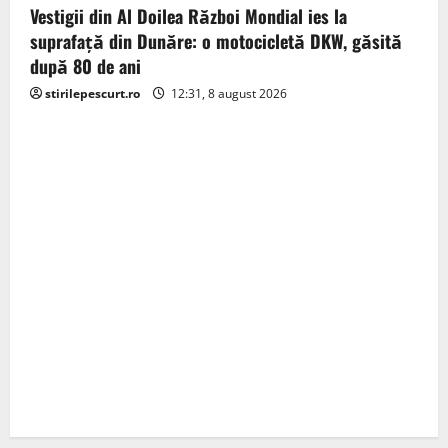
Vestigii din Al Doilea Război Mondial ies la
suprafață din Dunăre: o motocicletă DKW, găsită
după 80 de ani
stirilepescurt.ro
12:31, 8 august 2026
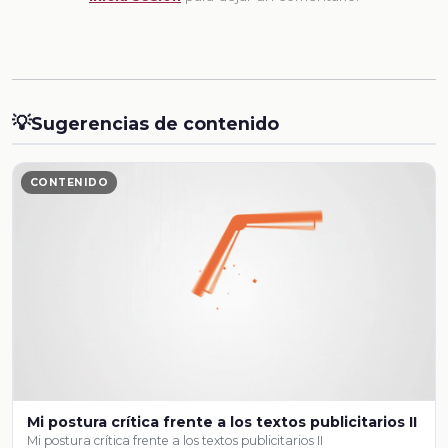
💡
Sugerencias de contenido
CONTENIDO
Mi postura crítica frente a los textos publicitarios II
Mi postura crítica frente a los textos publicitarios II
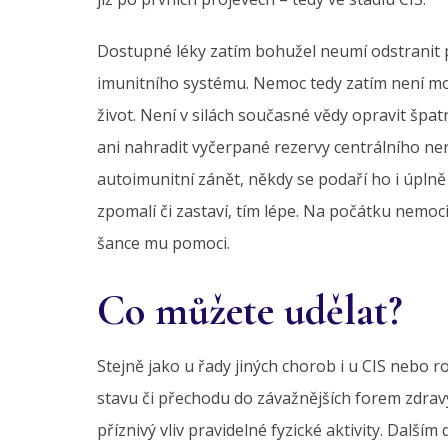
Dostupné léky zatím bohužel neumí odstranit 
imunitního systému. Nemoc tedy zatím není možn
život. Není v silách současné vědy opravit špa
ani nahradit vyčerpané rezervy centrálního ne
autoimunitní zánět, někdy se podaří ho i úplně 
zpomalí či zastaví, tím lépe. Na počátku nemoci
šance mu pomoci.
Co můžete udělat?
Stejně jako u řady jiných chorob i u CIS nebo
stavu či přechodu do závažnějších forem zdravý
příznivý vliv pravidelné fyzické aktivity. Dalš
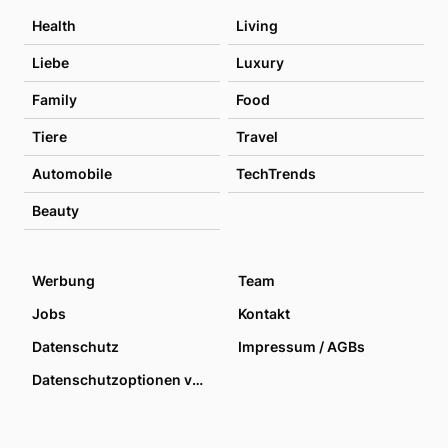
Health
Living
Liebe
Luxury
Family
Food
Tiere
Travel
Automobile
TechTrends
Beauty
Werbung
Team
Jobs
Kontakt
Datenschutz
Impressum / AGBs
Datenschutzoptionen verwalten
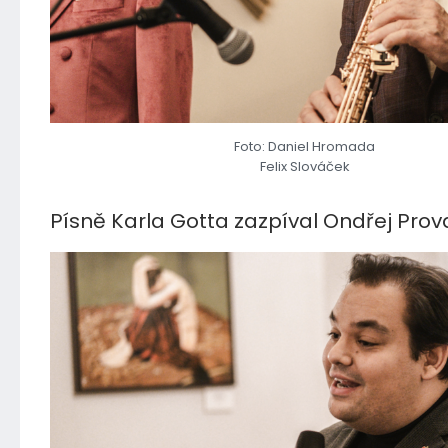
Foto: Daniel Hromada
Felix Slováček
Písně Karla Gotta zazpíval Ondřej Prov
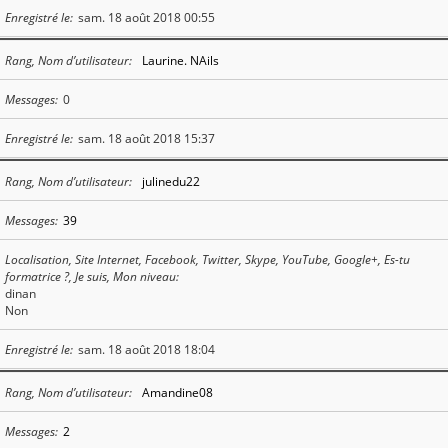
Enregistré le
sam. 18 août 2018 00:55
Rang, Nom d’utilisateur
Laurine. NAils
Messages
0
Enregistré le
sam. 18 août 2018 15:37
Rang, Nom d’utilisateur
julinedu22
Messages
39
Localisation, Site Internet, Facebook, Twitter, Skype, YouTube, Google+, Es-tu
formatrice ?, Je suis, Mon niveau
dinan
Non
Enregistré le
sam. 18 août 2018 18:04
Rang, Nom d’utilisateur
Amandine08
Messages
2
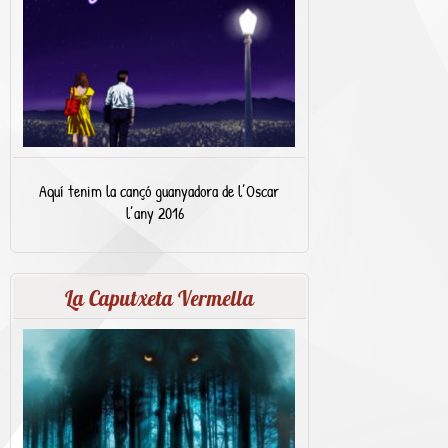
Aquí tenim la cançó guanyadora de l’Oscar
l’any 2016
La Caputxeta Vermella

---------------

ASSIGNMENT
Each line containing the word "août" needs to be copied from the data above.

OUTPUT FOR THIS TASK
sam. 18 août 2018 00:55
sam. 18 août 2018 15:37
sam. 18 août 2018 18:04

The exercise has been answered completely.